Lieutenant Bent? After sixteen years, he was to be reduced to the rank he had when he came out of the Academy? "No, by God," he shouted to the disordered room near the mint. He hauled his travel trunk from a cluttered alcove and kicked the lid open. He packed a few books, a miniature of Starkwether, and, last, cushioned by suits of cotton underwear, carefully rolled, wrapped in oiled paper, and tied, the painting. Into the trunk went everything he owned except one civilian suit, a broad-brimmed hat he had purchased an hour after leaving Butler, and all of his uniforms, which he left in a heap on the floor.
Sheets of rain swept the levee, lit from behind by glares of blue-white light. The storm shook the ground, shivered the slippery incline, dimmed the yellow windows of the city.
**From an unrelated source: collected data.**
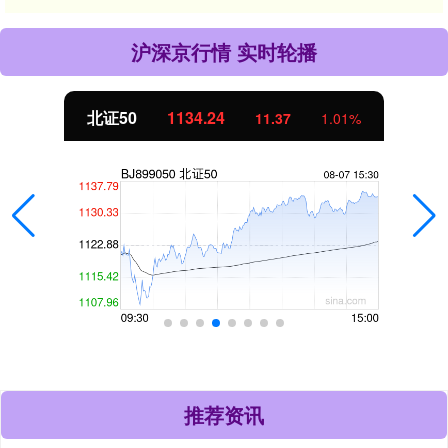
沪深京行情 实时轮播
北证50
1134.24
11.37
1.01%
推荐资讯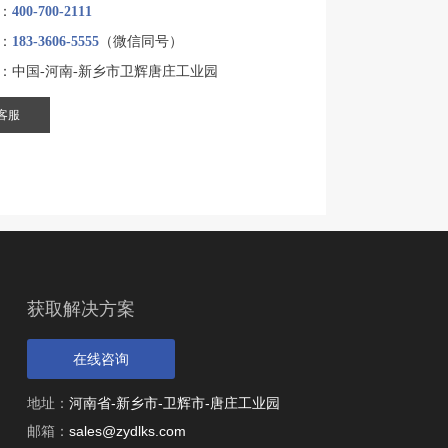
：
400-700-2111
：
183-3606-5555
（微信同号）
：中国-河南-新乡市卫辉唐庄工业园
客服
获取解决方案
在线咨询
地址：
河南省-新乡市-卫辉市-唐庄工业园
邮箱：
sales@zydlks.com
"Watch that trunk, boy," Bent yelled to the old Negro dragging it up the rope-railed gangway ahead of him. Rain dripped from his hat brim as he staggered aboard Galena in the light-headed state which had persisted since his interview yesterday. His military dreams lay in pieces, ruined by jealous, vindictive enemies. He had chosen to desert rather than serve an army that betrayed years of loyalty and hard work with demotion. He was fearful of discovery but awash with hatreds surpassing any experienced in the past.
A terrifying figure with a blue halation blocked him at the head of the gangway. Calm down, else they'll suspect, you'll be caught, and Banks will hang you.
"Sir?" rumbled a voice as the halation faded and the thunder, too. Relieved, Bent saw it was merely the purser of the steamship, holding a damp list in the hand protruding from his slicker. "Your name?"
"Benton. Edward Benton."
"Happy to see you, Mr. Benton. You're the last passenger to come aboard. Cabin three, on the deck above."
The wind roared. Bent stepped away from the exposed rail, but the rain found him anyway. He shouted, "How soon do we leave?"